Elle fixa un moment le plafond de sa chambre et réfléchit. C'était le week-end, et elle n'avait pas de devoirs pour une fois. Qu'allait-elle donc faire pour s'occuper ?
Elle entendit soudain du bruit dans le couloir. Curieuse, elle vit sa mère, Monica, passer par l'entrebâillement de sa porte, avec un carton dans les bras.
La jeune femme descendit les escaliers, sortit de la maison et ouvrit la grille donnant accès la grotte qui faisait aussi office de cave, chez eux. Elle balaya l'endroit du regard. Il y avait des tonneaux et des étagères de provisions alignées sur le mur de gauche. Un atelier de bricolage était installé à droite. Et tout au fond était aligné des grosses boîtes de peinture et de plomb. Ici, ce serait l'endroit parfait.
Bien résolue, Monica posa le carton sur la table de l'atelier, puis se mit à déplacer les pots de peinture et de plomb, de façon à laisser une ouverture au milieu. Elle prit ensuite le carton et le posa à l'endroit vide, avant de remettre toutes les boîtes de peinture et de plomb. Elle venait juste de terminer son œuvre quand une voix retentit dans son dos.
« Maman ? »
Monica se retourna, pour sourire à sa fille.
« Oui, chérie ? »
« Je me demandais ce que tu faisais. Ça fait un bout de temps que t'es là, non ? »
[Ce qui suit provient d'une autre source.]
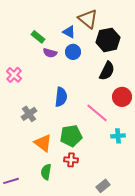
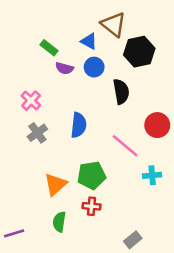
black semicircle: (107, 71) -> (121, 92), moved, turned -36
pink cross: (14, 75) -> (31, 101), moved
gray cross: (29, 114) -> (37, 133), moved
orange triangle: (43, 143) -> (55, 184), turned 42

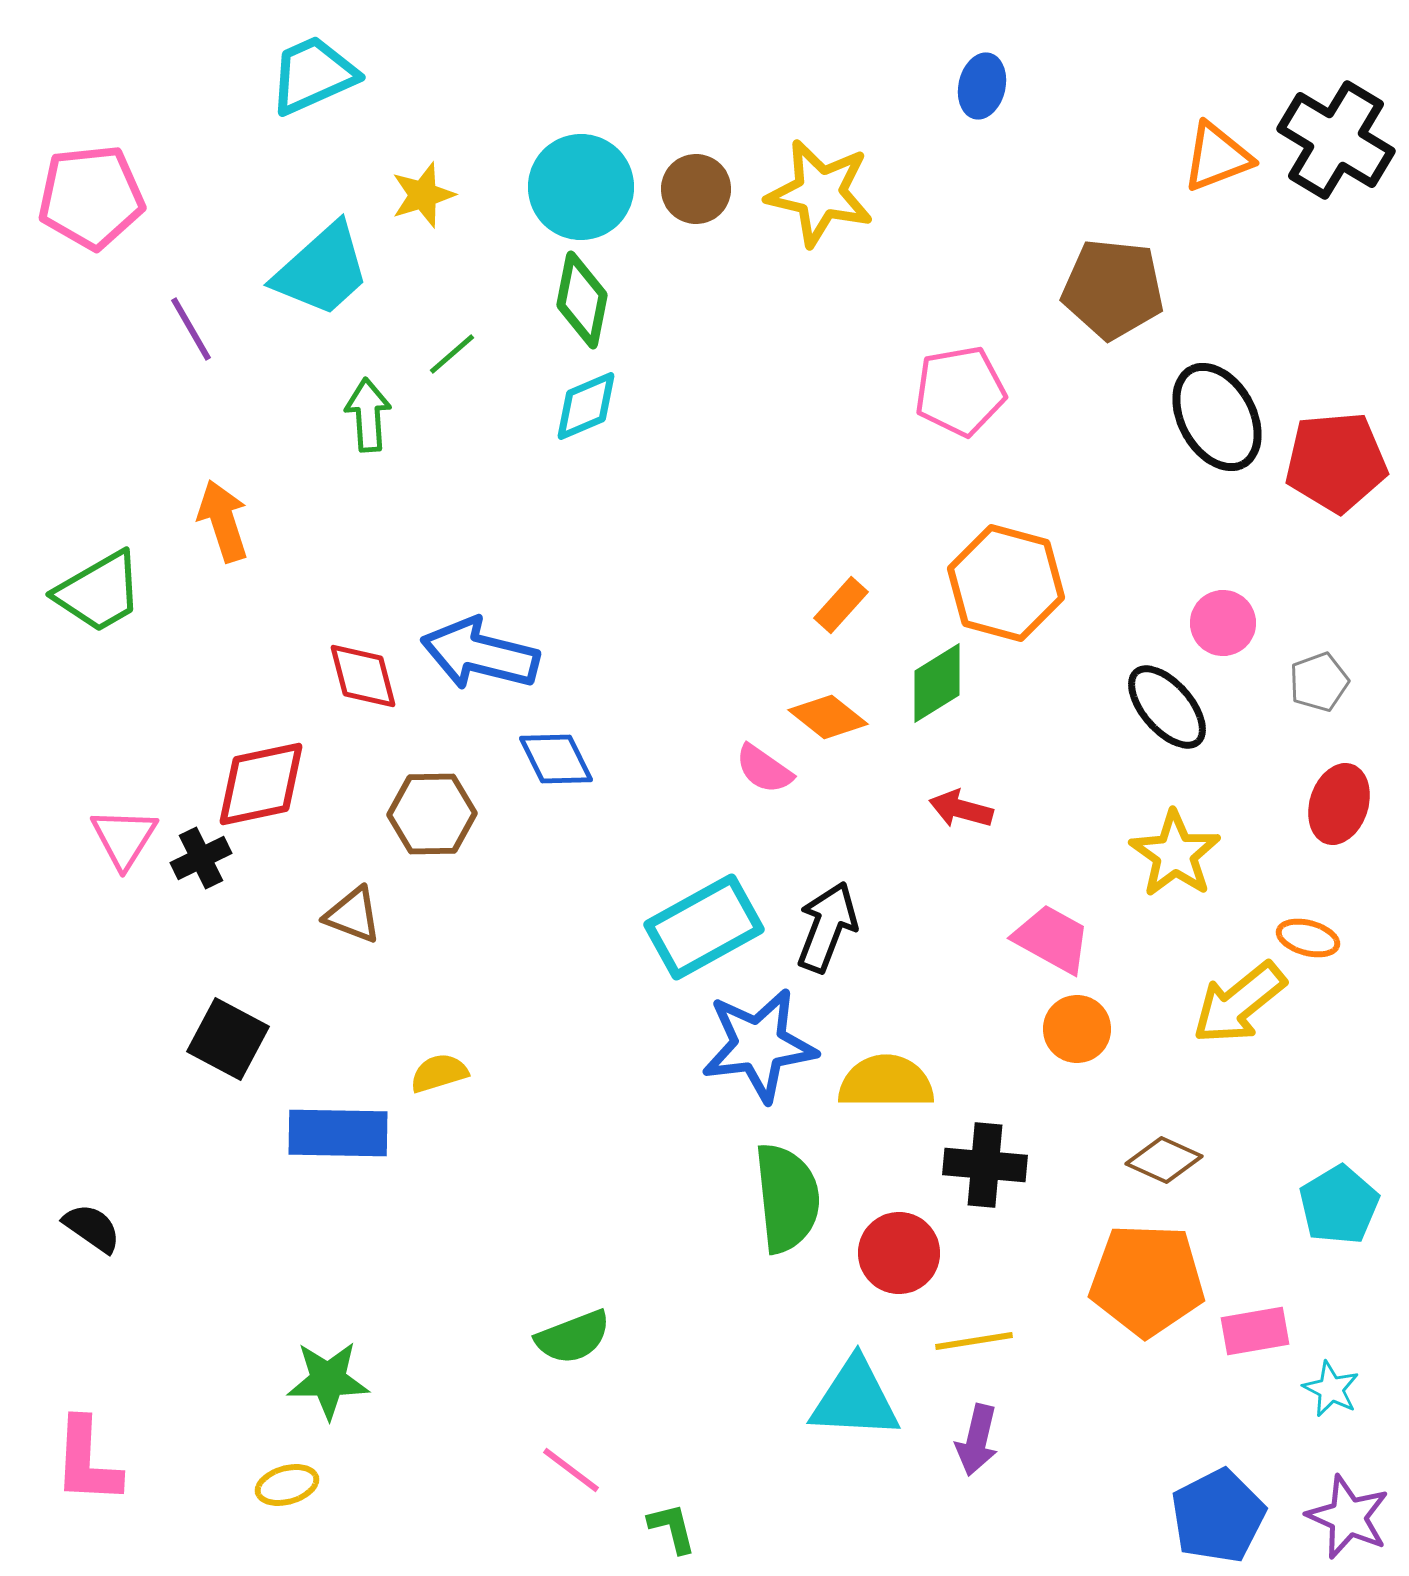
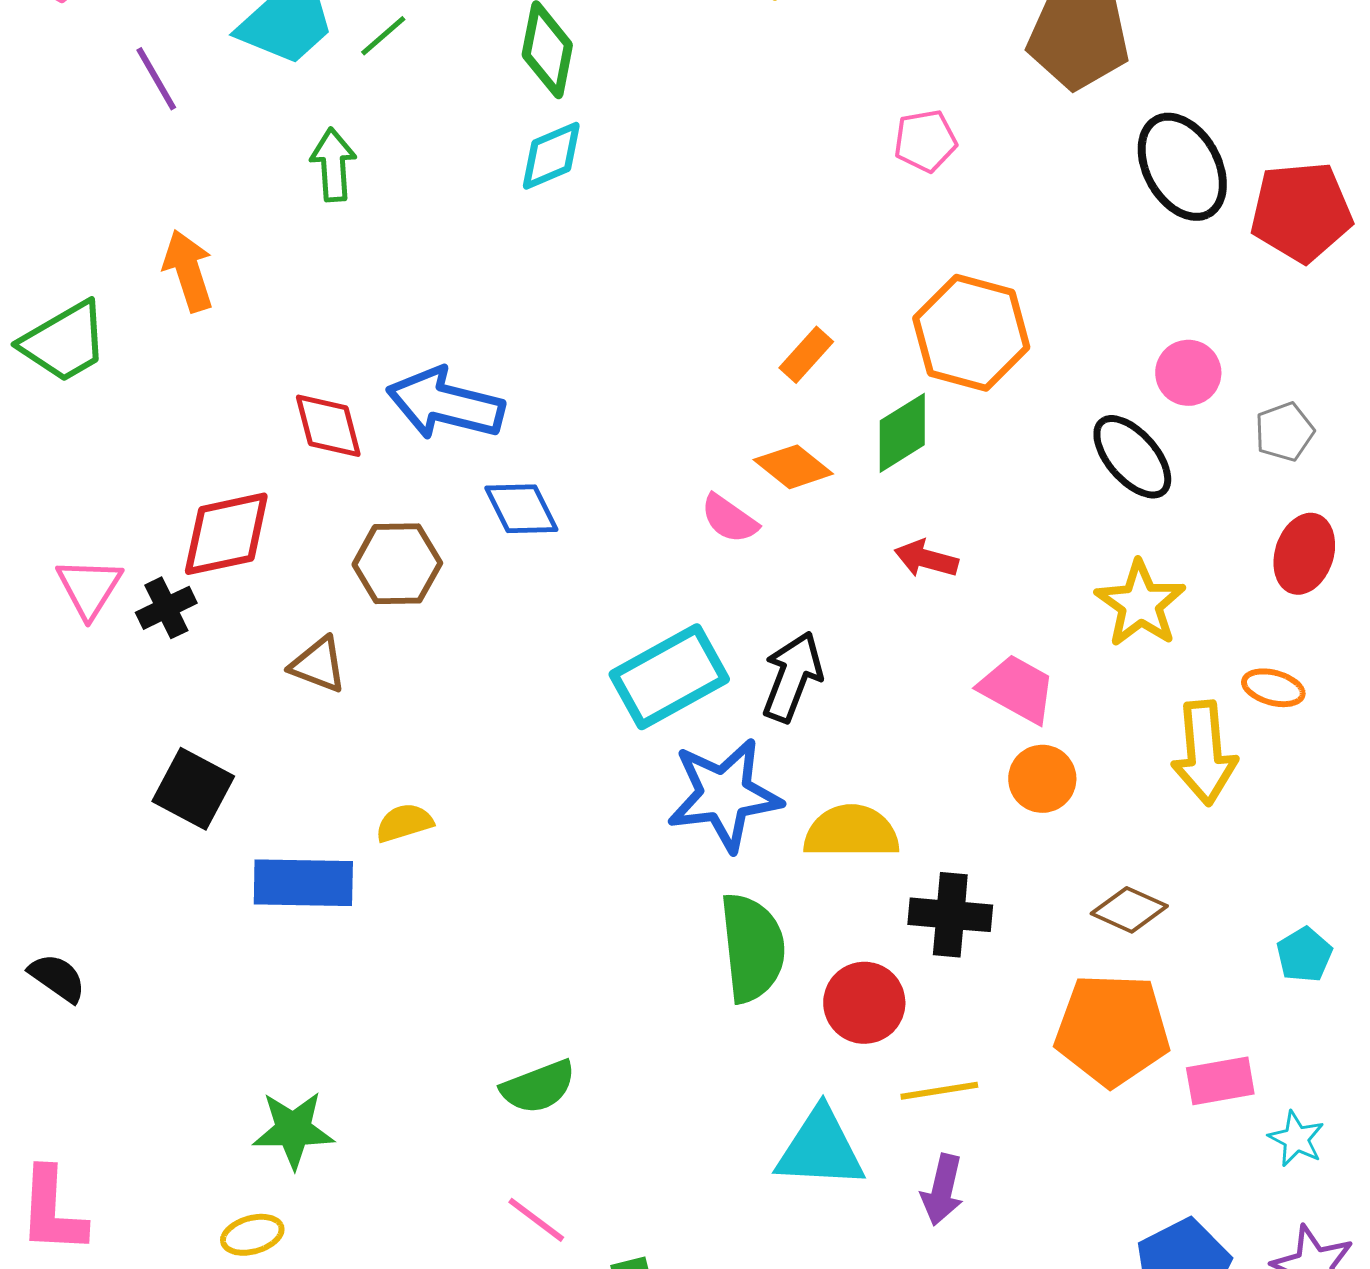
green line: (452, 354) -> (383, 36), moved
pink pentagon: (960, 391) -> (925, 141), size x0.7
yellow arrow: (1239, 1003) -> (1204, 753), turned -56
cyan pentagon: (1339, 1205) -> (1304, 955), size x0.7

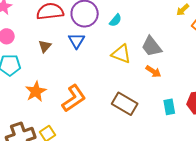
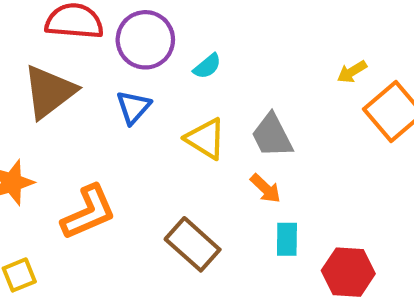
blue triangle: (76, 41) -> (133, 107), moved
brown triangle: (45, 46) -> (49, 92), size x2.0
cyan rectangle: (169, 107) -> (287, 239), moved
« Oui, je… je cherchais une idée de dessert pour demain soir. »
« Ah… Pourquoi pas des pêches ? »
« Si tu en as envie… Oui, c'est une bonne idée ! »
Maeha s'avança pour l'aider, mais sa mère l'arrêta d'un geste de la main.
« Non, chérie, je sais que tu n'aimes pas être ici. Remonte, je m'occupe de tout. »
Maeha haussa un sourcil, mais ne se fit pas prier. En effet, elle détestait cet endroit. Elle se dirigea vers la sortie, mais lorsqu'elle put voir par l'ouverture de la grille, ce qu'elle vit la figea de surprise. Une immense ville bâtie sur une falaise, un magnifique soleil couchant, et une immense statue de condor au sommet du grand roc… Sans savoir pourquoi, Maeha fut prise d'une bouffée d'espoir et de chaleur. La jeune femme recula d'un pas et se frotta les yeux. La vision avait disparu, elle n'avait devant elle que la vision du jardin de sa maison, avec vue sur la rue au bout. Sans doute le manque de sommeil. Pourtant, ce n'était pas la première fois qu'elle voyait ou ressentait des choses étranges…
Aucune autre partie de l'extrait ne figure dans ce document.